YOUR OBJECTIVE: Beginning with the line where "Программное обеспечение" appears, restate the lines word for word through the last one in the listing.

ENTRIES SUPPLIED:
_ _ _ _ _ _ _

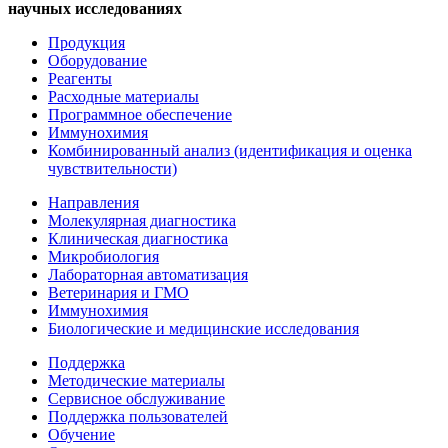
научных исследованиях
Продукция
Оборудование
Реагенты
Расходные материалы
Программное обеспечение
Иммунохимия
Комбинированный анализ (идентификация и оценка
чувствительности)
Направления
Молекулярная диагностика
Клиническая диагностика
Микробиология
Лабораторная автоматизация
Ветеринария и ГМО
Иммунохимия
Биологические и медицинские исследования
Поддержка
Методические материалы
Сервисное обслуживание
Поддержка пользователей
Обучение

_ _ _ _ _ _ _

SOLUTION TO THE PROBLEM:
Программное обеспечение
Иммунохимия
Комбинированный анализ (идентификация и оценка
чувствительности)
Направления
Молекулярная диагностика
Клиническая диагностика
Микробиология
Лабораторная автоматизация
Ветеринария и ГМО
Иммунохимия
Биологические и медицинские исследования
Поддержка
Методические материалы
Сервисное обслуживание
Поддержка пользователей
Обучение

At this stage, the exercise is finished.